● **ABOUT THIS EXERCISE**: In the material below, find the line that contains "příznivě ovlivňuje" and the line that contains "imunitní systém a napomáhá zvyšování", then write out exactly those two lines and everything between them.

───── DATA EXTRACTS

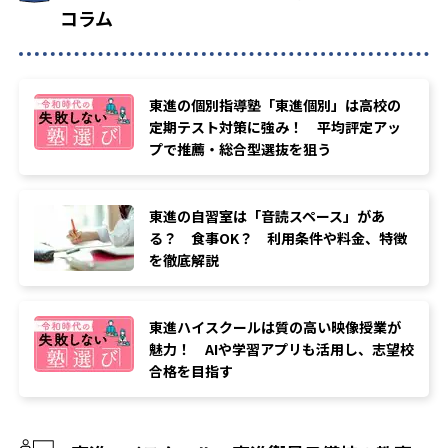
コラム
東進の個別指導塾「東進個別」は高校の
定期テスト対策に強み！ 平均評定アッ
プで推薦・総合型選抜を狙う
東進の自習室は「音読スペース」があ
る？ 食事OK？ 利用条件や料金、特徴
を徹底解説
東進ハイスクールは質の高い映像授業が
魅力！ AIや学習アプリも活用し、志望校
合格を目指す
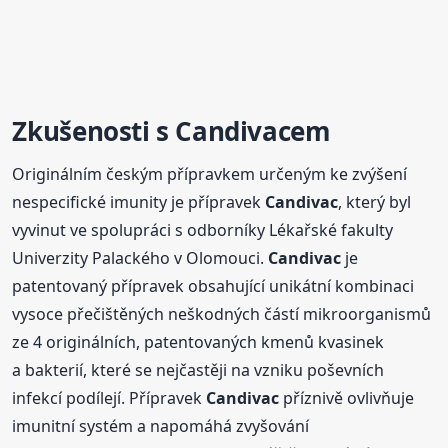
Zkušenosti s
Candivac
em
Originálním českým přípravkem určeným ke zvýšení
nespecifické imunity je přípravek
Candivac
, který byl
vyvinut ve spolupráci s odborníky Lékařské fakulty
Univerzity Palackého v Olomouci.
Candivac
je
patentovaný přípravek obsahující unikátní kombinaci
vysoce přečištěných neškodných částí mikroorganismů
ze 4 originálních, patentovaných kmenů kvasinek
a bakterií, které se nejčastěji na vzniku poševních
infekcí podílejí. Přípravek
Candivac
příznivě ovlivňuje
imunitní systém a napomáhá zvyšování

──────────
───── DATA EXTRACTS

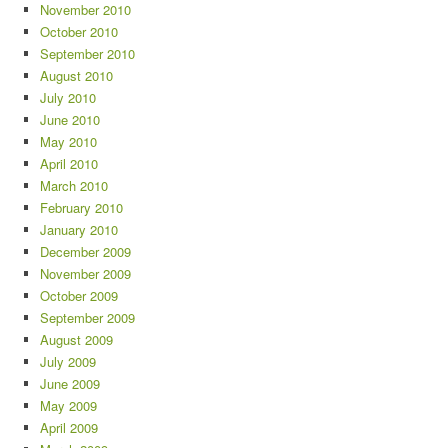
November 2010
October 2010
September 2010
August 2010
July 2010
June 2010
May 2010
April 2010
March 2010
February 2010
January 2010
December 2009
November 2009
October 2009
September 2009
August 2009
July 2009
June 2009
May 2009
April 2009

──────────

● **PROBLEM SOLUTION**:
příznivě ovlivňuje
imunitní systém a napomáhá zvyšování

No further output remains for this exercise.